In Aria-Gen2 devices, the VIO algorithm runs on-device to produce 2 types of tracking results as part of the VRS file: VIO and VIO High Frequency.
VIO Data Structure
Data Type: FrontendOutput
This is a new data type introduced to store the results from the VIO system, containing the following fields:
| Field Name | Description |
|---|---|
frontend_session_uid | Session identifier (resets on VIO restart) |
frame_id | Frame set identifier |
capture_timestamp_ns | Center capture time in nanoseconds |
unix_timestamp_ns | Unix timestamp in nanoseconds |
status | VIO status (VALID/INVALID) |
pose_quality | Pose quality (GOOD/BAD/UNKNOWN) |
visual_tracking_quality | Visual-only tracking quality |
online_calib | Online calibration estimates for SLAM cameras and IMUs |
gravity_in_odometry | Gravity vector in odometry frame |
transform_odometry_bodyimu | Body IMU's pose in odometry reference frame |
transform_bodyimu_device | Transform from body IMU to device frame |
linear_velocity_in_odometry | Linear velocity in odometry frame in m/s |
angular_velocity_in_bodyimu | Angular velocity in body IMU frame in rad/s |
Here, body IMU is the IMU that is picked as the reference for motion tracking. For Aria-Gen2's on-device VIO algorithm, this is often imu-left.
Important Note: Always check status == VioStatus.VALID and pose_quality == TrackingQuality.GOOD for VIO data validity!
VIO High Frequency Data Structure
VIO High Frequency results are generated directly from the on-device VIO results by performing IMU integration between VIO poses, hence providing a much higher data rate at approximately 800Hz.
Data Type: OpenLoopTrajectoryPose
The VioHighFrequency stream re-uses the OpenLoopTrajectoryPose data structure defined in MPS.
| Field Name | Description |
|---|---|
tracking_timestamp | Timestamp in device time domain, in microseconds |
transform_odometry_device | Transformation from device to odometry coordinate frame, represented as a SE3 instance. |
device_linear_velocity_odometry | Translational velocity of device in odometry frame, in m/s |
angular_velocity_device | Angular velocity of device in device frame, in rad/s |
quality_score | Quality of pose estimation (higher = better) |
gravity_odometry | Earth gravity vector in odometry frame |
session_uid | Unique identifier for VIO tracking session |
Important Note: Due to the high frequency nature of this data (~800Hz), consider subsampling for visualization to maintain performance.
VIO API Reference
In AriaGen2PilotDataProvider, VIO data shares similar query APIs:
get_vrs_vio_data_by_index(stream_id, index): Query VIO data by index.get_vrs_vio_data_by_time_ns(stream_id, timestamp, time_domain, query_options): Query VIO data by timestamp.get_vrs_vio_high_freq_data_by_index(stream_id, index): Query VIO high frequency data by index.get_vrs_vio_high_freq_data_by_time_ns(stream_id, timestamp, time_domain, query_options): Query VIO high frequency data by timestamp.

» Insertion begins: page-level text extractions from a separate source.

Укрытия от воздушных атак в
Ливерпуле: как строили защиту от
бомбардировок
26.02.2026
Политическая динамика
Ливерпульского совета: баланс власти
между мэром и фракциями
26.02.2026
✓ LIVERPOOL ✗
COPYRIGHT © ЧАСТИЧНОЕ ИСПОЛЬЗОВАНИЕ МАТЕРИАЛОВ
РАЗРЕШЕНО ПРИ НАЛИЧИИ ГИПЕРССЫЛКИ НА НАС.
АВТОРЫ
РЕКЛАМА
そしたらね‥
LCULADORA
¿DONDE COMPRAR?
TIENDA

# Check if VIO data is available
vio_label = "vio"
vio_stream_id = pilot_data_provider.get_vrs_stream_id_from_label(vio_label)

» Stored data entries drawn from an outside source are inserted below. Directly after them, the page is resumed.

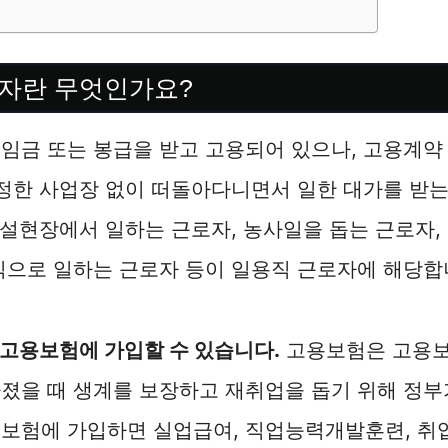
자란 무엇인가요?
임금 또는 봉급을 받고 고용되어 있으나, 고용계약 
일정한 사업장 없이 떠돌아다니면서 일한 대가를 받
 건설현장에서 일하는 근로자, 농사일을 돕는 근로자
직으로 일하는 근로자 등이 일용직 근로자에 해당합
고용보험에 가입할 수 있습니다.
고용보험은 고용보
졌을 때 생계를 보장하고 재취업을 돕기 위해 정부
용보험에 가입하면 실업급여, 직업능력개발훈련, 취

vio_high_freq_label = "vio_high_frequency"
vio_high_freq_stream_id = pilot_data_provider.get_vrs_stream_id_from_label(vio_high_freq_label)

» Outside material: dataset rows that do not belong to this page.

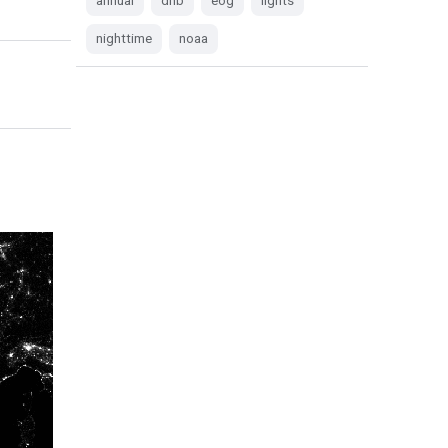
annual
dnb
eog
lights
nighttime
noaa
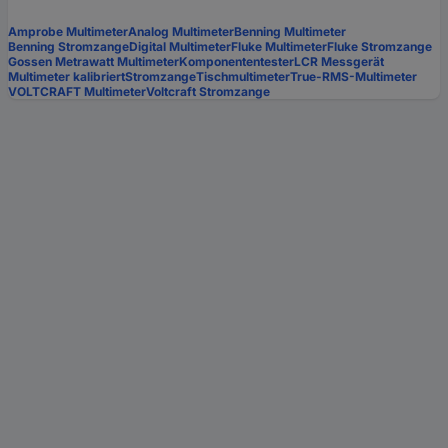
Amprobe Multimeter
Analog Multimeter
Benning Multimeter
Benning Stromzange
Digital Multimeter
Fluke Multimeter
Fluke Stromzange
Gossen Metrawatt Multimeter
Komponententester
LCR Messgerät
Multimeter kalibriert
Stromzange
Tischmultimeter
True-RMS-Multimeter
VOLTCRAFT Multimeter
Voltcraft Stromzange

print("=== VIO Data Availability ===")
if vio_stream_id is None:
print(f"❌ {vio_label} data stream does not exist in this VRS file.")
else:
print(f"✅ Found {vio_label} data stream: {vio_stream_id}")
if vio_high_freq_stream_id is None:
print(f"❌ {vio_high_freq_label} data stream does not exist in this VRS file.")
else:
print(f"✅ Found {vio_high_freq_label} data stream: {vio_high_freq_stream_id}")
# Sample VIO data (if available)
if vio_stream_id is not None:
print("\n=== VIO Data Sample ===")
# Find the first valid VIO data sample
num_vio_samples = pilot_data_provider.get_vrs_num_data(vio_stream_id)
first_valid_index = None
for idx in range(100, 100 + min(10, num_vio_samples)):
vio_data = pilot_data_provider.get_vrs_vio_data_by_index(vio_stream_id, idx)
if vio_data is not None:
# Check if VIO data is valid (we'll import the status enums)
from projectaria_tools.core.sensor_data import VioStatus, TrackingQuality
if (vio_data.status == VioStatus.VALID and vio_data.pose_quality == TrackingQuality.GOOD):
first_valid_index = idx
break
if first_valid_index is not None:
vio_data = pilot_data_provider.get_vrs_vio_data_by_index(vio_stream_id, first_valid_index)
print("=" * 50)
print(f"First VALID VIO Data Sample (Index: {first_valid_index})")
print("=" * 50)
# Session Information
print(f"Session UID: {vio_data.frontend_session_uid}")
print(f"Frame ID: {vio_data.frame_id}")
# Timestamps
print(f"Capture Time: {vio_data.capture_timestamp_ns} ns")
print(f"Unix Time: {vio_data.unix_timestamp_ns} ns")
# Quality Status
print(f"Status: {vio_data.status}")
print(f"Pose Quality: {vio_data.pose_quality}")
print(f"Visual Quality: {vio_data.visual_tracking_quality}")
# Transforms
print(f"Transform Odometry → Body IMU:\n{vio_data.transform_odometry_bodyimu.to_matrix()}")
print(f"Transform Body IMU → Device:\n{vio_data.transform_bodyimu_device.to_matrix()}")
# Motion
print(f"Linear Velocity: {vio_data.linear_velocity_in_odometry}")
print(f"Angular Velocity: {vio_data.angular_velocity_in_bodyimu}")
print(f"Gravity Vector: {vio_data.gravity_in_odometry}")
else:
print("⚠️ No valid VIO sample found")
# Sample VIO High Frequency data (if available)
if vio_high_freq_stream_id is not None:
print("\n=== VIO High-Frequency Data Sample ===")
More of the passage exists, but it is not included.